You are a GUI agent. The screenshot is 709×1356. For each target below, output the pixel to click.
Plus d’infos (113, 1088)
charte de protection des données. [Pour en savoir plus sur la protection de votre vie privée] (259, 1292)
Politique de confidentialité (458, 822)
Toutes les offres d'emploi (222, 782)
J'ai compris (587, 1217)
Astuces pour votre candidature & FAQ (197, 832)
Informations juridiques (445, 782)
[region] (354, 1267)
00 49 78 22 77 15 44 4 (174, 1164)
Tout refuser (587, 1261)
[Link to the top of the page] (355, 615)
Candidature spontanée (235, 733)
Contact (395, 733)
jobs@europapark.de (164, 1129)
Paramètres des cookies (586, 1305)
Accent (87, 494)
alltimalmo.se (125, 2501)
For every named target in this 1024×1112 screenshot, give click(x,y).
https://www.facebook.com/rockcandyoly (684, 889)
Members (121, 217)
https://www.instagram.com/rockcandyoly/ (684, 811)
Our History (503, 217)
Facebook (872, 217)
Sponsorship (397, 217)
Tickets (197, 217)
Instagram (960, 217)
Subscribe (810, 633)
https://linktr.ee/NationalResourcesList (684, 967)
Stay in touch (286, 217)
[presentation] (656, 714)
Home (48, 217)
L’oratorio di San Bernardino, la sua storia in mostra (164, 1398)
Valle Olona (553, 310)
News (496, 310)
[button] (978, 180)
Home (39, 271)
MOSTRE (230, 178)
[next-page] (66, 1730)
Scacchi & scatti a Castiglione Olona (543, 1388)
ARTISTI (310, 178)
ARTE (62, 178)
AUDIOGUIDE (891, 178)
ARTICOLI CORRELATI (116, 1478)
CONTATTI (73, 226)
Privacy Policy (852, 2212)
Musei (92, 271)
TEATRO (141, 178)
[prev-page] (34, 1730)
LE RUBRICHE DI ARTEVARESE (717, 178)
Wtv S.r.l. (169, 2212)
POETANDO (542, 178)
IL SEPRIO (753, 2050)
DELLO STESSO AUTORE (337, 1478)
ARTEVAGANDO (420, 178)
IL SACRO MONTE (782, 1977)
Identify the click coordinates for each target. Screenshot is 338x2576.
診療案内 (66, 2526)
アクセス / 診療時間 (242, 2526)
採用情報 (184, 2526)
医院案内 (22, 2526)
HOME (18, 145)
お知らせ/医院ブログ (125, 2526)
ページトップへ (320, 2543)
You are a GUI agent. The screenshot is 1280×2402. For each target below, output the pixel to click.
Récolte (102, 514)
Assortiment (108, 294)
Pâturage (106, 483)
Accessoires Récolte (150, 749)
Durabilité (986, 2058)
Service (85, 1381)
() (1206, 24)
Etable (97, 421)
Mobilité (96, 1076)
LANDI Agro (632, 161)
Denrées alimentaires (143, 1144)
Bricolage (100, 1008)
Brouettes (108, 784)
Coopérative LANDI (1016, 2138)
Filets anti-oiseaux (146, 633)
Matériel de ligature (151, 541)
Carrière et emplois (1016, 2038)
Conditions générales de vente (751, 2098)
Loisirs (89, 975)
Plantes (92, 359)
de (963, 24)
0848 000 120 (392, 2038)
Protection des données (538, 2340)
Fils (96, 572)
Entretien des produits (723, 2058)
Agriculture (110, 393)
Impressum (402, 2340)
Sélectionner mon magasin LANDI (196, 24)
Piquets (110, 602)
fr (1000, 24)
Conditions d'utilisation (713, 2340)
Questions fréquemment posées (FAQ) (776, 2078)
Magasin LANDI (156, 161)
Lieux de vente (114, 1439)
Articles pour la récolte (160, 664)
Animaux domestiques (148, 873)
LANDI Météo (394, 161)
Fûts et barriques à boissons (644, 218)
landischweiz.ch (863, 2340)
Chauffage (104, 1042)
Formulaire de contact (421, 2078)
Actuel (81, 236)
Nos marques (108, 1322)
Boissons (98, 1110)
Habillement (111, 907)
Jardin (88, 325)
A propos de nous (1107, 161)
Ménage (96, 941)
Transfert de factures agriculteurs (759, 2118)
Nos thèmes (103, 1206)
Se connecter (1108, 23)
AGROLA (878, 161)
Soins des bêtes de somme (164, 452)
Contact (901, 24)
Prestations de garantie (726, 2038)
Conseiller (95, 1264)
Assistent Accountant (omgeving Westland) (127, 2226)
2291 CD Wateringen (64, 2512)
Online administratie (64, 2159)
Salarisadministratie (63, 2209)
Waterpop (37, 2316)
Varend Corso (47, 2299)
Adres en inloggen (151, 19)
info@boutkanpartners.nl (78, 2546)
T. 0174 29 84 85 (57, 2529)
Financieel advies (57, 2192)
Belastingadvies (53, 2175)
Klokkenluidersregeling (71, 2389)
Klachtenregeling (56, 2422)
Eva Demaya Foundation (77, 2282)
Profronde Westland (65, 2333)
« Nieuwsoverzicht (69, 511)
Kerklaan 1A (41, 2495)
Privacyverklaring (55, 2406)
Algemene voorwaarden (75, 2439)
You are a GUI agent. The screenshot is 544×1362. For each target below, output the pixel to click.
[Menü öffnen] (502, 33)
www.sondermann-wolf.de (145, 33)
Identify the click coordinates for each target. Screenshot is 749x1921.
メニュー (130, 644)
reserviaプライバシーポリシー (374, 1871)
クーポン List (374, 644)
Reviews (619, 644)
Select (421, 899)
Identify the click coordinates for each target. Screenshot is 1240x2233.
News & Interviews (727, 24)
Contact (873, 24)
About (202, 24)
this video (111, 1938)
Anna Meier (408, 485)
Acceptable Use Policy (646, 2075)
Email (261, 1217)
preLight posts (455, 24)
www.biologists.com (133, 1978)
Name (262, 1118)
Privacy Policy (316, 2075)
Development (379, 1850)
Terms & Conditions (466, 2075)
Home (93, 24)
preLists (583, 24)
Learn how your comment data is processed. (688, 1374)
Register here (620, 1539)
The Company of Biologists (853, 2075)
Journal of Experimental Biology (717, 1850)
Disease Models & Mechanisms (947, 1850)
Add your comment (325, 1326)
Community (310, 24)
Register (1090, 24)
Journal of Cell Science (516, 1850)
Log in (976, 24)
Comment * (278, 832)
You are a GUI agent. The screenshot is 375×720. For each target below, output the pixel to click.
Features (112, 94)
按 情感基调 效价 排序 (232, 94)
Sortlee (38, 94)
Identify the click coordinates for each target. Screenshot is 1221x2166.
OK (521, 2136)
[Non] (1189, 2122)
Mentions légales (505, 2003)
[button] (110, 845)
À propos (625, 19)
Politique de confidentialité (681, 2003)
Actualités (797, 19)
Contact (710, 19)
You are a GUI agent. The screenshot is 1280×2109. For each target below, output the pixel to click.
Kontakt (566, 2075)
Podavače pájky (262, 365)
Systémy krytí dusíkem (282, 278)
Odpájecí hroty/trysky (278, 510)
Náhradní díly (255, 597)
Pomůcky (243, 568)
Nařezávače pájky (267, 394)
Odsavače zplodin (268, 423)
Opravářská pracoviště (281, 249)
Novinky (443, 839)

[WHAT THE TASK REQUIRES] From the records above, print exactly the lines that run from the line with "IL SACRO MONTE (782, 1977)" to the line with "Mobilité (96, 1076)", inclusive.

[ANSWER BELOW]
IL SACRO MONTE (782, 1977)
Identify the click coordinates for each target. Screenshot is 338x2576.
診療案内 (66, 2526)
アクセス / 診療時間 (242, 2526)
採用情報 (184, 2526)
医院案内 (22, 2526)
HOME (18, 145)
お知らせ/医院ブログ (125, 2526)
ページトップへ (320, 2543)
You are a GUI agent. The screenshot is 1280×2402. For each target below, output the pixel to click.
Récolte (102, 514)
Assortiment (108, 294)
Pâturage (106, 483)
Accessoires Récolte (150, 749)
Durabilité (986, 2058)
Service (85, 1381)
() (1206, 24)
Etable (97, 421)
Mobilité (96, 1076)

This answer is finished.